In the first seven months of 2024, Nigeria’s major revenue-generating agencies, including the Nigeria Customs Service (NCS), Federal Inland Revenue Service (FIRS), and the Nigerian Upstream Petroleum Regulatory Commission (NUPRC), reported a significant deduction of N533.11 billion for revenue collection costs. This figure marks a substantial increase of 99.85% compared to the same timeframe in 2023, when N266.75 billion was deducted. The FIRS and NUPRC accounted for approximately four percent each of the costs, while the NCS accounted for seven percent. Such costs are typically deducted during the monthly meetings of the Federation Accounts Allocation Committee (FAAC) before revenues are distributed to the federal, state, and local governments.
Among these agencies, the FIRS deducted the largest share of N254.82 billion, amounting to about 47.8% of the total costs. This substantial sum primarily comes from revenue sources such as Value Added Tax and company income taxes, which are vital for governmental fiscal operations. Comparatively, this amount reflects a 61.55% increase from N157.73 billion in 2023. Monthly collection data reveal a steady rise, starting from N43.35 billion in January 2024 and peaking with a notable N55.13 billion deduction in July 2024, showcasing the agency’s growing efficiency and capacity in revenue collection.
The NCS followed closely, deducting N147.64 billion, which was approximately 27.7% of the total costs. This increase of 114.49% from N68.86 billion in the previous year epitomizes the NCS’s crucial role in customs duties and excise revenue management, particularly due to rising import duties. Meanwhile, the NUPRC, which oversees the crucial upstream oil and gas sector, deducted N130.64 billion—24.5% of the total collection costs—marking a dramatic 225.33% increase from its previous deduction of N40.16 billion in 2023. This showcases the growing significance of the oil and gas sector amidst Nigeria’s economic landscape.

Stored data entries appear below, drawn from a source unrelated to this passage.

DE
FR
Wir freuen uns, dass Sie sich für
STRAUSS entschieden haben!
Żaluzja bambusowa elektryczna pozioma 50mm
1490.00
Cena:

Analyzing monthly collection trends reveals that January 2024 saw N78.30 billion collected, representing a 129.98% rise from January 2023’s N34.05 billion. February 2024 recorded N66.46 billion, an increase of 142.03%, while March similarly reflected a significant rise with N69.54 billion, demonstrating a 121.79% increase. April’s collections remained consistent at N69.54 billion but still reflected a noteworthy increase relative to the prior year. The month of May saw a notable upswing, reaching N80.52 billion, while June’s collection totaled N76.65 billion, emphasizing a sustained upward trend. July 2024 concluded the period with the highest collection of N92.11 billion, a 25.85% increase from the previous year, underscoring an intensifying momentum in revenue generation.
However, this surge in revenue collection costs has prompted concerns among state finance commissioners, who have called for a reassessment of the arrangements. A recent report by the Agora Policy highlighted that while revenue has increased, the excessive deduction for collection costs has disproportionately impacted the states’ allocations. During discussions led by the Presidential Fiscal and Tax Reforms Committee, analysts recommended reducing the cost of revenue collection to align with global standards, where high-revenue nations generally maintain costs below one percent. This has sparked dialogues on refining operational efficiencies among these agencies.
Experts and economists emphasize the need for a critical examination of the legitimacy of these costs, advocating for auditing to reveal the accuracy of the reported figures. Economists like Sheriffdeen Tella argue that operational expenses are legitimate costs tied to revenue collection, such as technology and travel expenses. However, concerns linger about the operational transparency and justifiability of the current percentages. Another unnamed expert reiterated that the majority of costs are attributed to essential operational functions and regulatory duties, complicating the determination of whether current practices are sustainable. In light of these discussions, there is clearly a call for more robust governance and fiscal responsibility in managing Nigeria’s revenue collection mechanisms.